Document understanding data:
• • • • •

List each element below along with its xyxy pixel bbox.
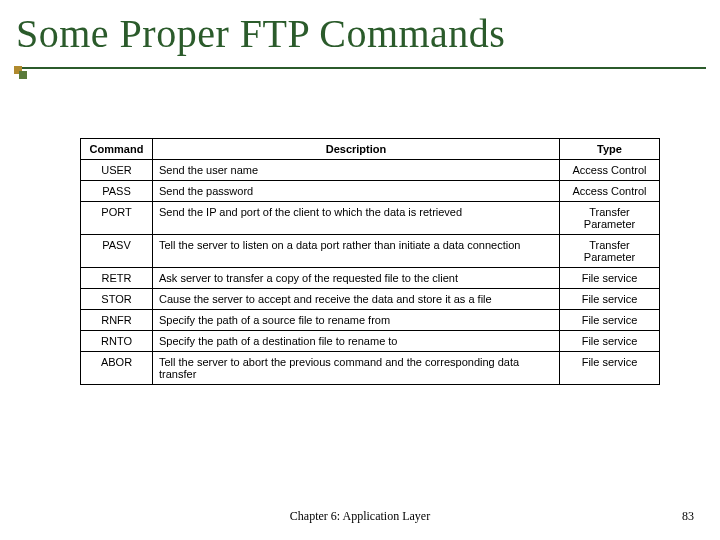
col-header-type: Type (560, 139, 660, 160)
cell-type: File service (560, 268, 660, 289)
table-row: ABOR Tell the server to abort the previo… (81, 352, 660, 385)
cell-command: USER (81, 160, 153, 181)
cell-command: RNFR (81, 310, 153, 331)
cell-description: Send the user name (153, 160, 560, 181)
table-header-row: Command Description Type (81, 139, 660, 160)
cell-type: Transfer Parameter (560, 202, 660, 235)
table-row: RNTO Specify the path of a destination f… (81, 331, 660, 352)
cell-description: Tell the server to listen on a data port… (153, 235, 560, 268)
cell-command: PASS (81, 181, 153, 202)
cell-command: PASV (81, 235, 153, 268)
table-row: RETR Ask server to transfer a copy of th… (81, 268, 660, 289)
table-row: PASS Send the password Access Control (81, 181, 660, 202)
title-wrap: Some Proper FTP Commands (14, 6, 706, 69)
table-row: RNFR Specify the path of a source file t… (81, 310, 660, 331)
cell-type: Access Control (560, 181, 660, 202)
cell-type: File service (560, 331, 660, 352)
commands-table-wrap: Command Description Type USER Send the u… (80, 138, 660, 385)
footer-text: Chapter 6: Application Layer (0, 509, 720, 524)
cell-command: PORT (81, 202, 153, 235)
cell-command: ABOR (81, 352, 153, 385)
col-header-command: Command (81, 139, 153, 160)
cell-description: Cause the server to accept and receive t… (153, 289, 560, 310)
cell-command: RETR (81, 268, 153, 289)
commands-table: Command Description Type USER Send the u… (80, 138, 660, 385)
page-number: 83 (682, 509, 694, 524)
slide: Some Proper FTP Commands Command Descrip… (0, 0, 720, 540)
cell-type: File service (560, 310, 660, 331)
cell-description: Tell the server to abort the previous co… (153, 352, 560, 385)
cell-description: Specify the path of a destination file t… (153, 331, 560, 352)
cell-type: File service (560, 352, 660, 385)
cell-command: STOR (81, 289, 153, 310)
cell-description: Ask server to transfer a copy of the req… (153, 268, 560, 289)
table-row: PASV Tell the server to listen on a data… (81, 235, 660, 268)
cell-description: Send the IP and port of the client to wh… (153, 202, 560, 235)
table-row: USER Send the user name Access Control (81, 160, 660, 181)
cell-type: Access Control (560, 160, 660, 181)
table-row: PORT Send the IP and port of the client … (81, 202, 660, 235)
cell-command: RNTO (81, 331, 153, 352)
col-header-description: Description (153, 139, 560, 160)
cell-type: File service (560, 289, 660, 310)
slide-title: Some Proper FTP Commands (14, 6, 706, 67)
cell-type: Transfer Parameter (560, 235, 660, 268)
table-row: STOR Cause the server to accept and rece… (81, 289, 660, 310)
title-ornament-icon (14, 66, 26, 78)
cell-description: Send the password (153, 181, 560, 202)
cell-description: Specify the path of a source file to ren… (153, 310, 560, 331)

• • • • •

TASK INSTRUCTIONS: Return every line of the records in which the word "abort" is found.

RESULT OF THE TASK:
table-row: ABOR Tell the server to abort the previo… (81, 352, 660, 385)
cell-description: Tell the server to abort the previous co… (153, 352, 560, 385)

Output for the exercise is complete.